Unstaking is not instant. A full settlement cycle is approximately **36 hours** (exactly two TON validation rounds), so plan your exit with that timing in mind. The full mechanics, timing, and the reasons behind them are covered in **How Staking Works** and the unstaking chapter.

## Why KTON: the value proposition

KTON is designed to be a serious, transparent, institutional-grade home for staked Gram.

* **Auto-compounding by default.** Rewards fold into the token's value automatically. No claiming, no manual reinvestment, no missed compounding.
* **Liquid and standard.** KTON is a standard TON jetton. It lives in your normal wallet and behaves like any other token while the underlying Gram earns.
* **Audited.** The KTON V2 contracts were audited by **TonBit** (BitsLab), a security assurance provider in the TON ecosystem. The report is dated 26 May 2025 and covered 5 findings (3 Medium and 2 Informational), with 0 Critical or Major issues, all of which were fixed. See the security and audit chapter for details.
* **Open and verifiable.** The protocol is open-source, with on-chain state anyone can inspect. The exchange rate, total pool balance, KTON supply, and fees are all readable directly from the contracts.
* **Transparent fees.** KTON does charge fees, and we document them plainly. The main one is a 16% governance fee on staking **rewards** (not on your principal), and the displayed yield is already net of it. A few small flat fees apply to deposits and withdrawals. The fees chapter lays out each one.
* **Proven operators.** The team behind KTON has run public TON staking pools since 2022 (the TonStake lineage). The current KTON V2 protocol launched in 2025, with its first validation round on 26 March 2025.

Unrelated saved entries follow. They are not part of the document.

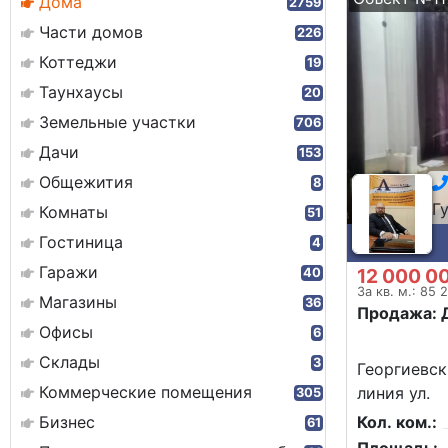
Дома
2759
Части домов
226
Коттеджи
19
Таунхаусы
20
Земельные участки
706
Дачи
153
Общежития
8
Г
Комнаты
51
Гостиница
4
Гаражи
12 000 0
40
За кв. м.: 85 
Магазины
36
Продажа: 
Офисы
6
Склады
3
Георгиевск,
Коммерческие помещения
линия ул.
305
Бизнес
Кол. ком.:
61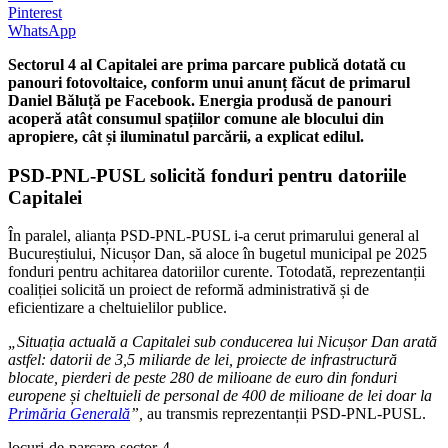
Pinterest
WhatsApp
Sectorul 4 al Capitalei are prima parcare publică dotată cu
panouri fotovoltaice, conform unui anunț făcut de primarul
Daniel Băluță pe Facebook. Energia produsă de panouri
acoperă atât consumul spațiilor comune ale blocului din
apropiere, cât și iluminatul parcării, a explicat edilul.
PSD-PNL-PUSL solicită fonduri pentru datoriile
Capitalei
În paralel, alianța PSD-PNL-PUSL i-a cerut primarului general al
Bucureștiului, Nicușor Dan, să aloce în bugetul municipal pe 2025
fonduri pentru achitarea datoriilor curente. Totodată, reprezentanții
coaliției solicită un proiect de reformă administrativă și de
eficientizare a cheltuielilor publice.
„Situația actuală a Capitalei sub conducerea lui Nicușor Dan arată
astfel: datorii de 3,5 miliarde de lei, proiecte de infrastructură
blocate, pierderi de peste 280 de milioane de euro din fonduri
europene și cheltuieli de personal de 400 de milioane de lei doar la
Primăria Generală
”,
au transmis reprezentanții PSD-PNL-PUSL.
locuri-de-parcare-sector-4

## Live, on-chain, and inspectable

KTON is not a black box. The public KTON pool and the KTON token are live contracts on TON, and their state is readable by anyone.

* **Public KTON pool:** `EQA9HwEZD_tONfVz6lJS0PVKR5viEiEGyj9AuQewGQVnXPg0`
* **KTON jetton master:** `EQBuIhXNNkWf9AW9miNGNTSO_uFZ23ejfIWrieXge5f733mw` (symbol KTON, 9 decimals)

For current numbers (the live exchange rate, total value staked, KTON supply, and active round), see the live on-chain state chapter, which reads these values directly from the contracts.